1. Field of Invention
The invention relates to an ink-jet head for printing by ejecting ink onto a record medium, and to an ink-jet printer having the ink-jet head.
2. Description of Related Art
In an ink-jet printer, an ink-jet head distributes ink, which is supplied from an ink tank, to pulse pressure chambers. The ink-jet head selectively applies pulse pressure to each pressure chamber to eject ink through a nozzle connected with each pressure chamber. As a means for selectively applying pulse pressure to the pressure chambers, an actuator unit or the like may be used in which ceramic piezoelectric sheets are laminated. The printing operations are carried out while reciprocating such a head at a high speed in the widthwise direction of the paper.
As for the arrangement of the pressure chambers in such an ink-jet head, there is a one-dimensional arrangement in which pressure chambers are arranged in, e.g., one or two rows along the length of the head, and a two-dimensional arrangement in which pressure chambers are arranged in a matrix along a surface of the head. To achieve high-resolution and high-speed printing, the two-dimensional arrangement of pressure chambers is more effective. As an example of ink-jet head in which pressure chambers are arranged in a matrix along a surface of the head, an ink-jet head is known in which a nozzle is disposed at the center of each pressure chamber in a view perpendicular to the head surface. In this case, when pulse pressure is applied to a pressure chamber, a pressure wave propagates in the pressure chamber perpendicularly to the head surface. Ink is then ejected through the corresponding nozzle disposed at the center of the pressure chamber in a view perpendicular to the head surface.

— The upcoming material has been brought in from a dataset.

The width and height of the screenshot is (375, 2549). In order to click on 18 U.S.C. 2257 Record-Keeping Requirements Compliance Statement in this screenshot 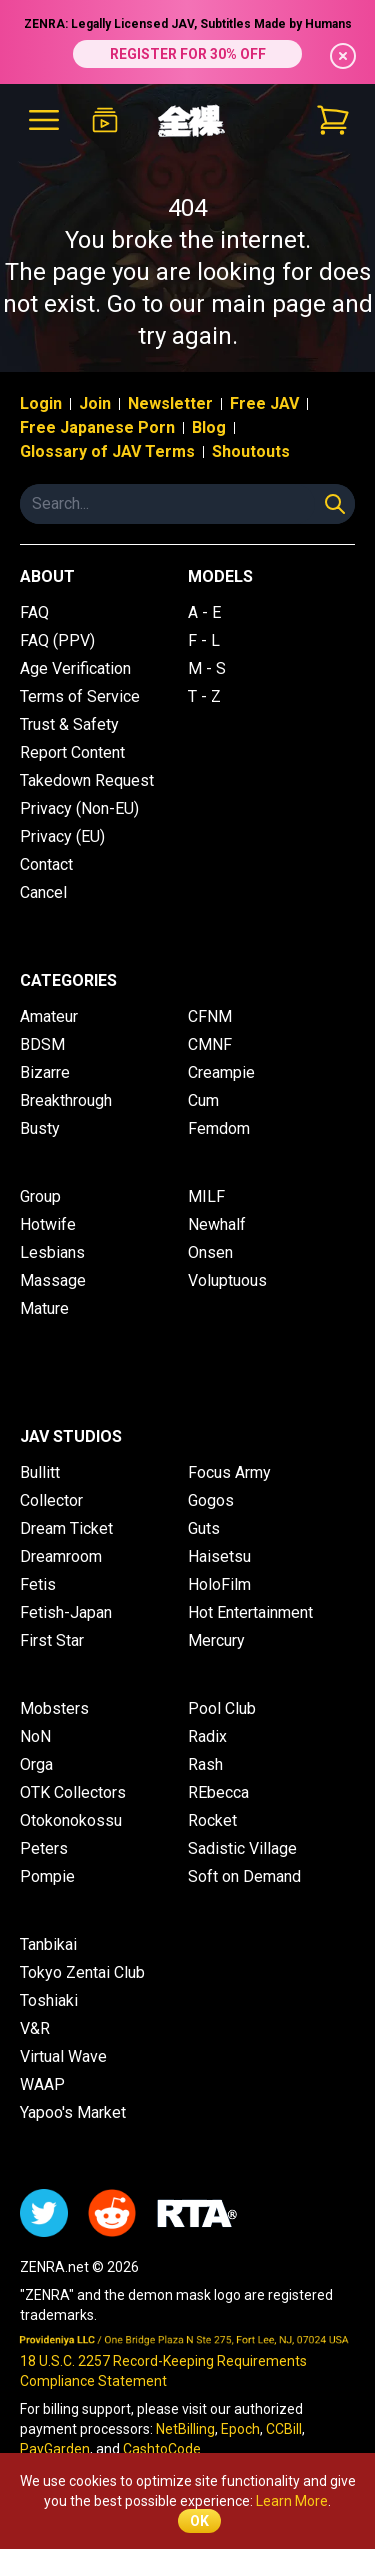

Here, in a case of ejecting ink by using a pressure wave, there is known a so-called “fill after fire” method, in which a positive pressure is applied to a pressure chamber, and a so-called “fill before fire” method, in which at first a negative pressure is applied to a pressure chamber and then, at a predetermined timing after a negative pressure wave has been reversed and reflected, a positive pressure is applied. In these two methods of “fill after fire” and the “fill before fire”, it is said that the “fill before fire” generally has a higher energy efficiency. Moreover, when a pressure wave propagates in a pressure chamber perpendicularly to the head surface, as in the aforementioned conventional example, the propagation time length of the pressure waves (i.e., AL: Acoustic Length) is extremely short, so long as a head is not large-sized. Furthermore, if the “fill before fire” is performed in the case of a short AL, the time period for the pressure waves to be reversed and returned becomes short, so that a time interval between timings for a negative pressure and for a positive pressure also becomes short. Because of this, a highly responsive and expensive drive circuit is necessary to be used in the ink-jet head. In addition, if the “fill after fire” is performed in order to avoid the above necessity, a large energy has to be inputted to the ink-jet head, so that the problem of a poor energy efficiency can be raised.